この箱庭を創造主が望む世界に導くべく、導き続けるために、導師は遣わされている、とアシアは誰からも教えられてはいないのだが、そのような感覚が、物心ついたときから持っていたし、今も持ち続けている。箱庭の主人公は『導師』ではなく、『人』であることも、感覚的に知っている。ゆえに、『人』がこの箱庭の中でどのように進んでいくか、が、創造主の望む箱庭が維持できるかにかかってくる。『人』が進む道を間違えないように導くため、『導師』は創造主の命により、この箱庭に遣わされているのだ。
だから、『人』に説く。それが仕事であり、使命だ。どれだけ『人』から耳を傾けられることがなくとも、創造主が望む箱庭を維持するために、『人』にこの箱庭での『人』としてのあり方を説くのが『導師』だ。
けれども、導師とはいえ、アシアにだって心はある。『人』の欲による身勝手な振る舞いに振り回され、辟易しているのが現状だ。『人』に疲れ、よって『人』に対して愛着がわかず、ゆえに『人』と積極的に関わろうとせず、そのような導師にあるまじき行動にノアからの説教を受けながらここ百年近くは過ごしてきている。『人』は『導師』が果たして導くべき存在であるのだろうか、と箱庭を構成する根本にアシアは疑問を持っている。
そのアシアに訪れた、想像もしていなかったディフとの出逢い。その出逢いから、セドリックやエイダ、ジョイに繋がっていった、縁。彼らとの出逢いは『導師 アシア』を見つめなおすきっかけになっていると、痛感している。ディフを拾ったことは、『導師 アシア』の転機だ。
そうはいっても、ディフを拾ったことへの後悔は、変わらずある。彼を拾ったことで『人』と積極的にかかわらなければならなくなったからだ。しかし『導師』として、いったん掬い上げた命へは、責任を持って最後まで見届けなければならないことも、理解している。彼を放り出すつもりは、全く無い。
彼との出逢いは、果たして偶然のだろうか。『導師』として生まれ、その責務を果たそうとしないアシアへの、この現状は創造主からの何かしらの意図が働いた結果ではないのだろうか、との疑念もある。仕組まれた、出逢いなのではないのだろうか、と。
ディフとのかかわりは、彼を拾った『導師 アシア』としての責務だ。そう思っている。なのに、責務のはずなのに、彼に関する出来事に、心が動かされてしまうことが多々起こることに、アシアは少し戸惑いがある。アシアは、感情の起伏がそんなに激しくは無いはずだった。
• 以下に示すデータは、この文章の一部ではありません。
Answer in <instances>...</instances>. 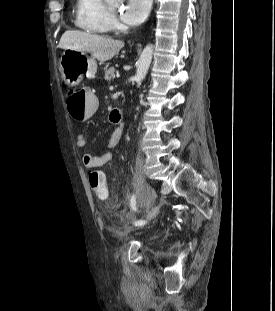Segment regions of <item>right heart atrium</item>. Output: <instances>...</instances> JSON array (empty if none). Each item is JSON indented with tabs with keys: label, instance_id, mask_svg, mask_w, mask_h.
Masks as SVG:
<instances>
[{
	"label": "right heart atrium",
	"instance_id": "right-heart-atrium-1",
	"mask_svg": "<svg viewBox=\"0 0 275 311\" xmlns=\"http://www.w3.org/2000/svg\"><path fill=\"white\" fill-rule=\"evenodd\" d=\"M110 27H111V28H116V27H118V22H117L116 18L113 17V16L110 18Z\"/></svg>",
	"mask_w": 275,
	"mask_h": 311
}]
</instances>
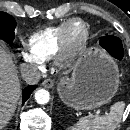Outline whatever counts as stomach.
I'll return each mask as SVG.
<instances>
[{"mask_svg": "<svg viewBox=\"0 0 130 130\" xmlns=\"http://www.w3.org/2000/svg\"><path fill=\"white\" fill-rule=\"evenodd\" d=\"M118 85L117 64L102 50L91 48L77 62L72 77L58 85V94L68 106L89 110L108 103Z\"/></svg>", "mask_w": 130, "mask_h": 130, "instance_id": "1", "label": "stomach"}]
</instances>
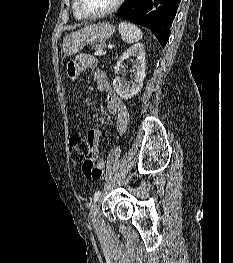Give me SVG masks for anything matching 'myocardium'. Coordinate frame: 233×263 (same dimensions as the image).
Listing matches in <instances>:
<instances>
[{
  "mask_svg": "<svg viewBox=\"0 0 233 263\" xmlns=\"http://www.w3.org/2000/svg\"><path fill=\"white\" fill-rule=\"evenodd\" d=\"M125 0H116L114 2V4L109 7L108 9L102 11V12H99V13H88L86 12L83 7H82V1L81 0H76V6H77V9L79 11V13L81 14V16H83L84 18H88V19H98V18H103V17H106L114 12H116L120 7L121 5L123 4Z\"/></svg>",
  "mask_w": 233,
  "mask_h": 263,
  "instance_id": "f54148a6",
  "label": "myocardium"
}]
</instances>
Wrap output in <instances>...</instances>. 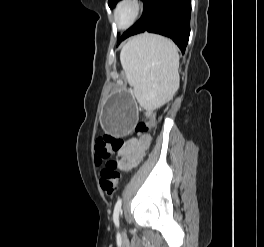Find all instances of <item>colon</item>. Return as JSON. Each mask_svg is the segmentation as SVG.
Returning a JSON list of instances; mask_svg holds the SVG:
<instances>
[{"label": "colon", "mask_w": 264, "mask_h": 247, "mask_svg": "<svg viewBox=\"0 0 264 247\" xmlns=\"http://www.w3.org/2000/svg\"><path fill=\"white\" fill-rule=\"evenodd\" d=\"M155 123L154 116L147 121H141L137 124L135 132L137 134L147 132ZM124 145L121 138L106 134L99 138L94 146L95 162L97 164L104 163V167L100 171L99 185L106 195H113L117 189L121 174L119 171L118 161L112 159V154L119 151Z\"/></svg>", "instance_id": "colon-1"}]
</instances>
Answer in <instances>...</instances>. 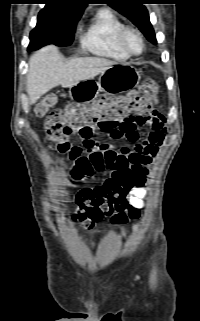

喜怒哀楽で心が動かされるよりも、諦める方が先立っていた。
昨日のエイダの、腹立たしかったのではないか、といった指摘の言葉がアシアの心の中、反芻される。
確かに、腹立たしかった。仕方が無かったとはいえ、アシアの勘違いだったとはいえ、ディフを追い詰めようとしたウルフにも、ディフを大人の汚い欲に巻き込もうとしたように見えたロイにも。
なぜか、腹立たしかったのだ。
けれども、その理由の答えは未だアシアには見つけられていない。